In mehreren Vorstössen ist wiederholt auf die unverhältnismässige Lohnentwicklung und auf die Zusatzdienstleistungen beim Bundespersonal hingewiesen worden. Die Aussage des Bundesrates, dass das Bundespersonalgesetz offenbar der Privatwirtschaft angeglichen worden sei, ist bedenklich. Allerdings sind die Sozialleistungen und Löhne noch in keiner Weise angepasst worden. Ein Vergleich zeigt den Unterschied auf: Im Schnitt verdient ein Bundesangestellter im Monat 9348 Franken. Hierbei sind Ortszuschlag, 13. Monatslohn und Kaderlöhne inbegriffen. Der Durchschnittslohn bei Bankern beträgt gemäss einer Studie des Schweizerischen Bankpersonalverbands von 2017 aber 8596 Franken. Zudem [PAGE 83] erhalten Bundesangestellte Sozialleistungen, von denen Arbeitnehmerinnen und Arbeitnehmer in der Privatwirtschaft nur träumen können. Ich zähle sie nicht nochmals auf, wir haben sie vorhin gehört. Dies alles sind notabene Leistungen, die der Steuerzahler berappen muss.
Der vom Bundesrat in seiner Stellungnahme erwähnte Vergleich mit vorwiegend grossen sowie börsenkotierten multinationalen Konzernen hinkt auch. In diesen Unternehmen wird unter ganz anderen Bedingungen gearbeitet, nämlich unter Marktbedingungen. Für messbare Leistungen und für die Übernahme von unternehmerischem Risiko und unternehmerischer Verantwortung erhalten diese Arbeitnehmer auch entsprechende Entschädigungen. Bei einem Gewinneinbruch gibt es straffe Umstrukturierungen. Zudem ist der Vergleich mit dem Topkader irrelevant, da dessen Bezüge oft in Zusammenhang mit der Börsenlogik zu verstehen sind. Generell dürfen wir aber nicht vergessen, dass in der Schweiz mehr als 99 Prozent der Unternehmen KMU sind, die mehr als zwei Drittel der Arbeitsplätze stellen.

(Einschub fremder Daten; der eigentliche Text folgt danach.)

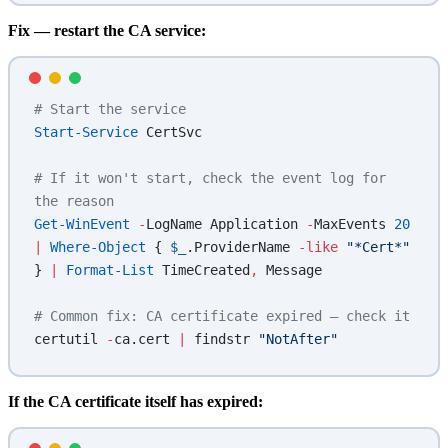
Fix — restart the CA service:
# Start the service
Start-Service
 CertSvc
# If it won't start, check the event log for 
the reason
Get-WinEvent
 -
LogName Application 
-
MaxEvents 
20
|
 Where-Object
 { 
$_
.ProviderName 
-like
 "*Cert*"
} 
|
 Format-List
 TimeCreated
,
 Message
# Common fix: CA certificate expired — check it
certutil 
-
ca.cert 
|
 findstr 
"NotAfter"
If the CA certificate itself has expired:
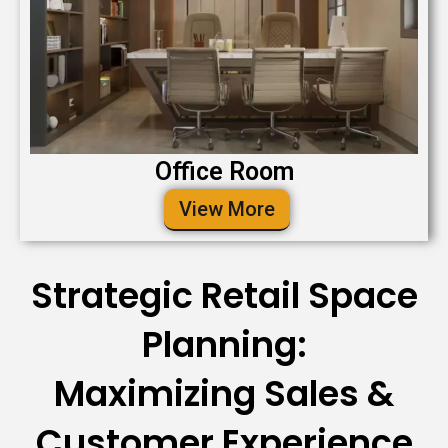
Office Room
View More
Strategic Retail Space
Planning:
Maximizing Sales &
Customer Experience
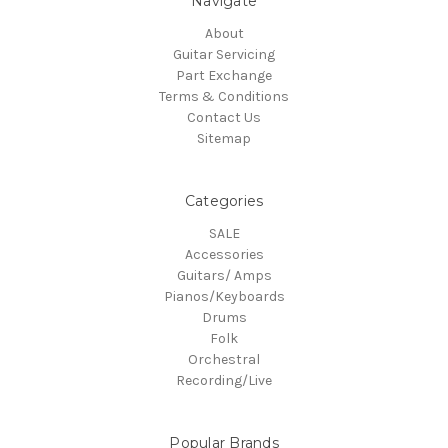
Navigate
About
Guitar Servicing
Part Exchange
Terms & Conditions
Contact Us
Sitemap
Categories
SALE
Accessories
Guitars/ Amps
Pianos/Keyboards
Drums
Folk
Orchestral
Recording/Live
Popular Brands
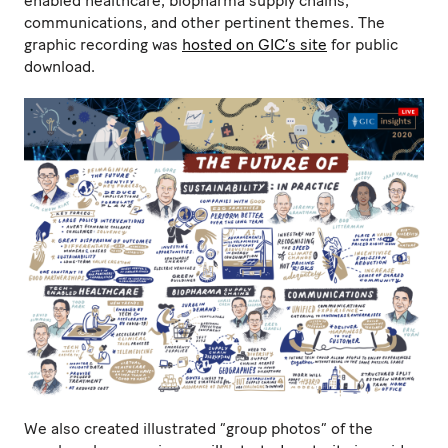
enabled healthcare, biopharma supply chains,
communications, and other pertinent themes. The
graphic recording was
hosted on GIC’s site
for public
download.
We also created illustrated “group photos” of the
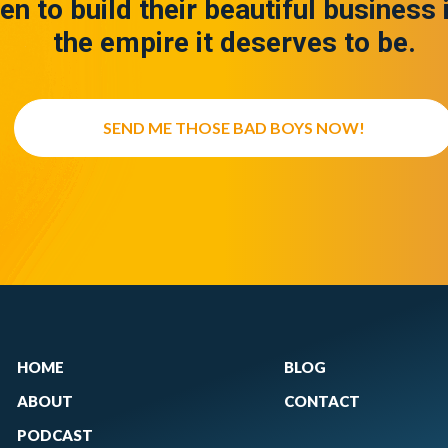
en to build their beautiful business 
the empire it deserves to be.
SEND ME THOSE BAD BOYS NOW!
HOME
BLOG
ABOUT
CONTACT
PODCAST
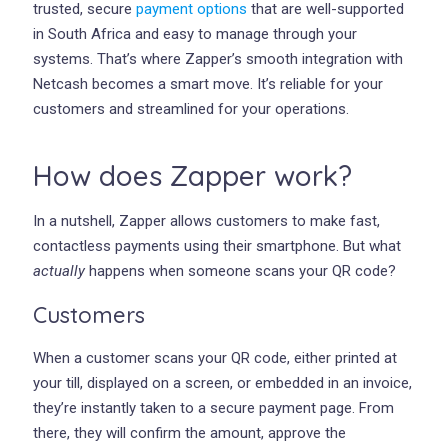
trusted, secure
payment options
that are well-supported
in South Africa and easy to manage through your
systems. That’s where Zapper’s smooth integration with
Netcash becomes a smart move. It’s reliable for your
customers and streamlined for your operations.
How does Zapper work?
In a nutshell, Zapper allows customers to make fast,
contactless payments using their smartphone. But what
actually
happens when someone scans your QR code?
Customers
When a customer scans your QR code, either printed at
your till, displayed on a screen, or embedded in an invoice,
they’re instantly taken to a secure payment page. From
there, they will confirm the amount, approve the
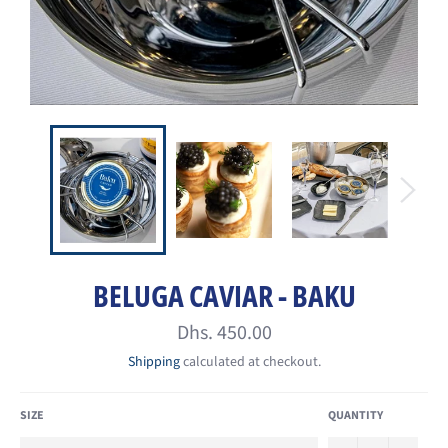
BELUGA CAVIAR - BAKU
Regular
Dhs. 450.00
price
Shipping
calculated at checkout.
SIZE
QUANTITY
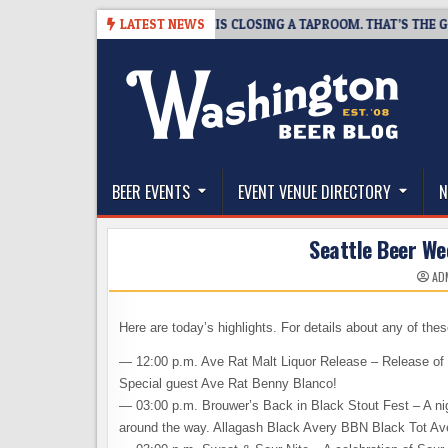
Skip
8-07
SNAPSHOT BREWING IS CLOSING A TAPROOM. THAT’S THE GOOD N
LATEST NEWS
to
content
The Washington Beer Blog
Beer news and information for Washington, the Nor
BEER EVENTS
EVENT VENUE DIRECTORY
N
Seattle Beer We
AD
Here are today’s highlights. For details about any of the
— 12:00 p.m. Ave Rat Malt Liquor Release – Release of 
Special guest Ave Rat Benny Blanco!
— 03:00 p.m. Brouwer’s Back in Black Stout Fest – A nigh
around the way. Allagash Black Avery BBN Black Tot A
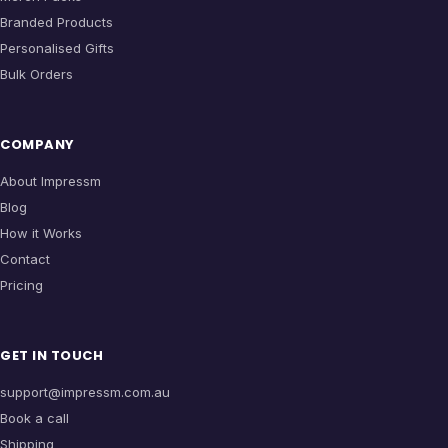
Branded Products
Personalised Gifts
Bulk Orders
COMPANY
About Impressm
Blog
How it Works
Contact
Pricing
GET IN TOUCH
support@impressm.com.au
Book a call
Shipping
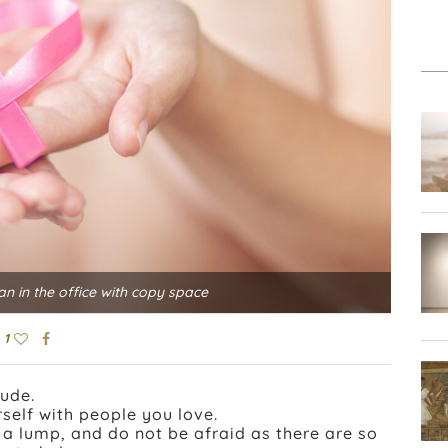
 in the office with copy space
1
tude.
self with people you love.
l a lump, and do not be afraid as there are so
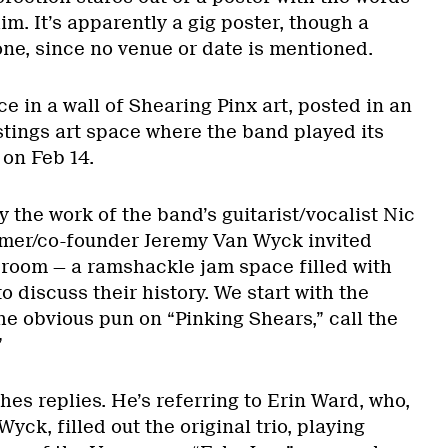
m. It’s apparently a gig poster, though a
e, since no venue or date is mentioned.
ce in a wall of Shearing Pinx art, posted in an
ings art space where the band played its
on Feb 14.
y the work of the band’s guitarist/vocalist Nic
er/co-founder Jeremy Van Wyck invited
 room — a ramshackle jam space filled with
 discuss their history. We start with the
he obvious pun on “Pinking Shears,” call the
”
hes replies. He’s referring to Erin Ward, who,
ck, filled out the original trio, playing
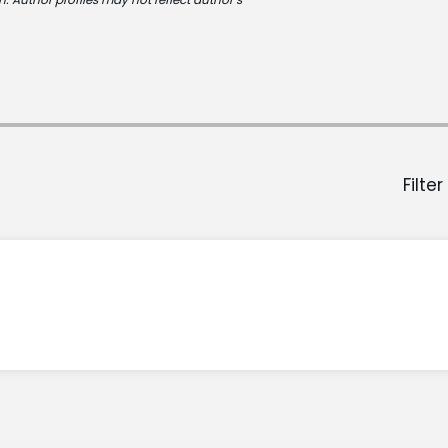
Filter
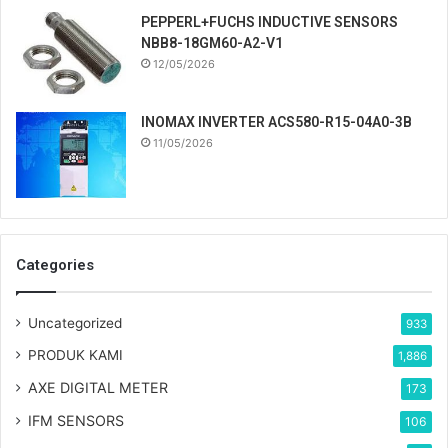
PEPPERL+FUCHS INDUCTIVE SENSORS
NBB8-18GM60-A2-V1
12/05/2026
INOMAX INVERTER ACS580-R15-04A0-3B
11/05/2026
Categories
Uncategorized
933
PRODUK KAMI
1,886
AXE DIGITAL METER
173
IFM SENSORS
106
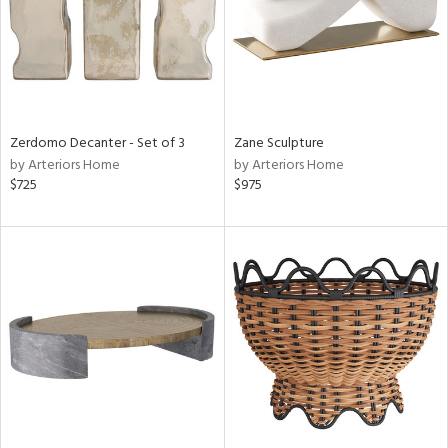
Zerdomo Decanter - Set of 3
Zane Sculpture
by Arteriors Home
by Arteriors Home
$725
$975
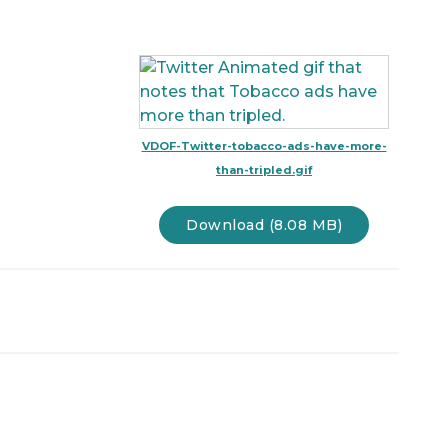
VDOF-Twitter-tobacco-ads-have-more-
than-tripled.gif
Download (8.08 MB)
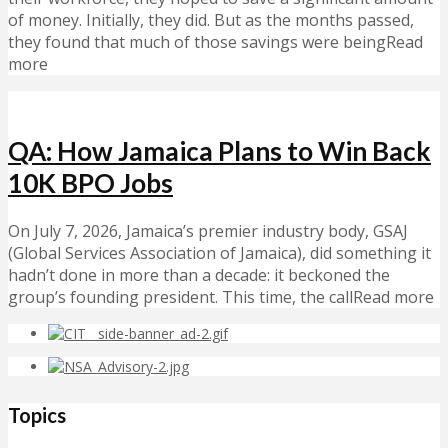
of money. Initially, they did. But as the months passed,
they found that much of those savings were beingRead
more
QA: How Jamaica Plans to Win Back
10K BPO Jobs
On July 7, 2026, Jamaica’s premier industry body, GSAJ
(Global Services Association of Jamaica), did something it
hadn’t done in more than a decade: it beckoned the
group’s founding president. This time, the callRead more
Topics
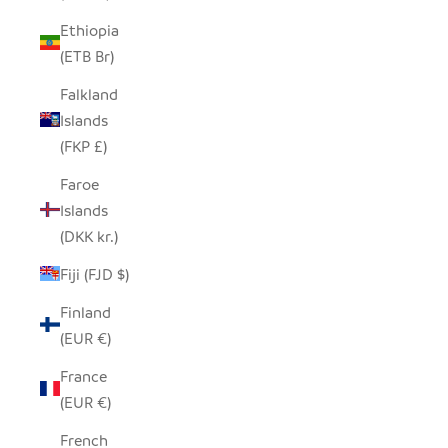
Ethiopia
(ETB Br)
Falkland
Islands
(FKP £)
Faroe
Islands
(DKK kr.)
Fiji (FJD $)
Finland
(EUR €)
France
(EUR €)
French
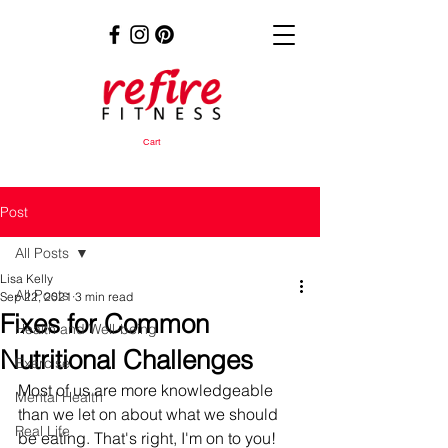
Cart
Post
All Posts
Lisa Kelly
All Posts
Sep 22, 2021
3 min read
Fixes for Common
Health and Well-being
Nutritional Challenges
Exercise
Most of us are more knowledgeable 
Mental Health
than we let on about what we should 
Real Life
be eating. That's right, I'm on to you! 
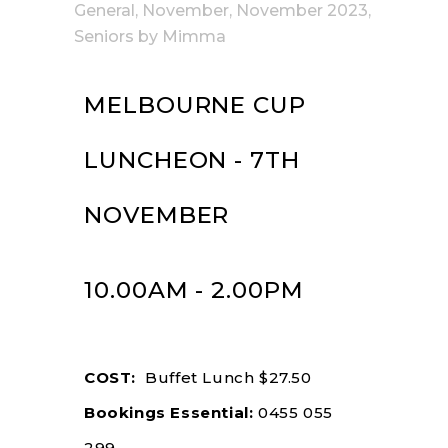
General
,
November
,
November 2023
,
Seniors
by
Mimma
MELBOURNE CUP
LUNCHEON - 7TH
NOVEMBER
10.00AM - 2.00PM
COST:
Buffet Lunch $27.50
Bookings Essential:
0455 055
299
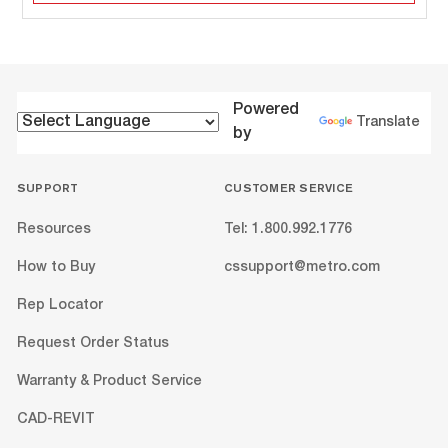
Powered
Translate
by
SUPPORT
CUSTOMER SERVICE
Resources
Tel: 1.800.992.1776
How to Buy
cssupport@metro.com
Rep Locator
Request Order Status
Warranty & Product Service
CAD-REVIT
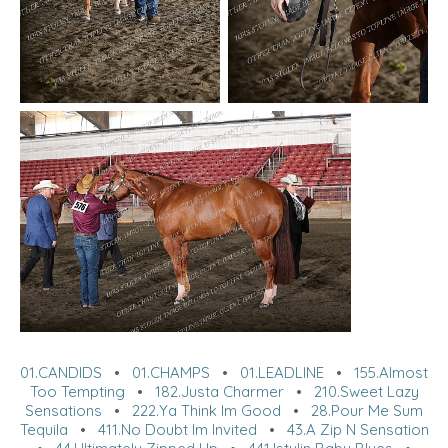
01.CANDIDS
•
01.CHAMPS
•
01.LEADLINE
•
155.Almost
Too Tempting
•
182.Justa Charmer
•
210.Sweet Lazy
Sensations
•
222.Ya Think Im Good
•
28.Pour Me Sum
Tequila
•
411.No Doubt Im Invited
•
43.A Zip N Sensation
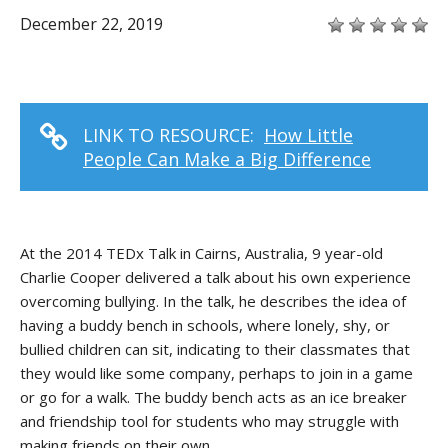
December 22, 2019
LINK TO RESOURCE:
How Little
People Can Make a Big Difference
At the 2014 TEDx Talk in Cairns, Australia, 9 year-old
Charlie Cooper delivered a talk about his own experience
overcoming bullying. In the talk, he describes the idea of
having a buddy bench in schools, where lonely, shy, or
bullied children can sit, indicating to their classmates that
they would like some company, perhaps to join in a game
or go for a walk. The buddy bench acts as an ice breaker
and friendship tool for students who may struggle with
making friends on their own.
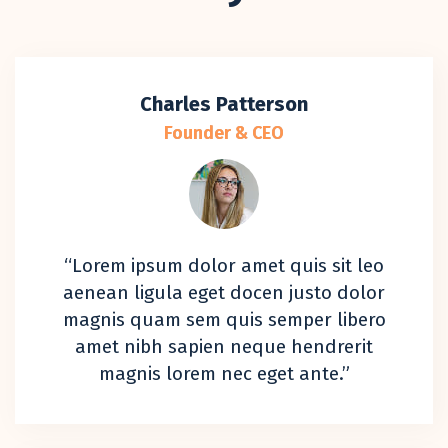
Charles Patterson
Founder & CEO
“Lorem ipsum dolor amet quis sit leo
aenean ligula eget docen justo dolor
magnis quam sem quis semper libero
amet nibh sapien neque hendrerit
magnis lorem nec eget ante.”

Ein diesbezüglicher Vergleich mit dem Marktumfeld fehlt.
Es kann nicht sein, dass der Bund als Arbeitgeber mit attraktiven Arbeitsbedingungen den Unternehmen den Rang abläuft. Gerade für Hochschulabsolventen ist der Bund ein hochattraktiver Arbeitgeber. Das belegen gerade wieder aktuelle Umfragen. Es sind junge, intelligente Köpfe, die der Privatwirtschaft fehlen. Zu befürchten ist, dass gerade diese jungen Arbeitnehmer dann die ganze Karriere über beim Bund bleiben und dabei gar nie betriebswirtschaftliches und unternehmerisches Denken mitbekommen können. Auch ist anzunehmen, dass ein Staatsapparat, der zu stark mit sich selber und seiner Entlöhnung beschäftigt ist, keine wirtschaftsfreundlichen Rahmenbedingungen schafft. Aus diesem Grund ist eine Annäherung der Löhne und der Sozialleistungen beim Bund an das in der Privatwirtschaft übliche Niveau zwingend.
Ich danke Ihnen für die Unterstützung unserer Motion.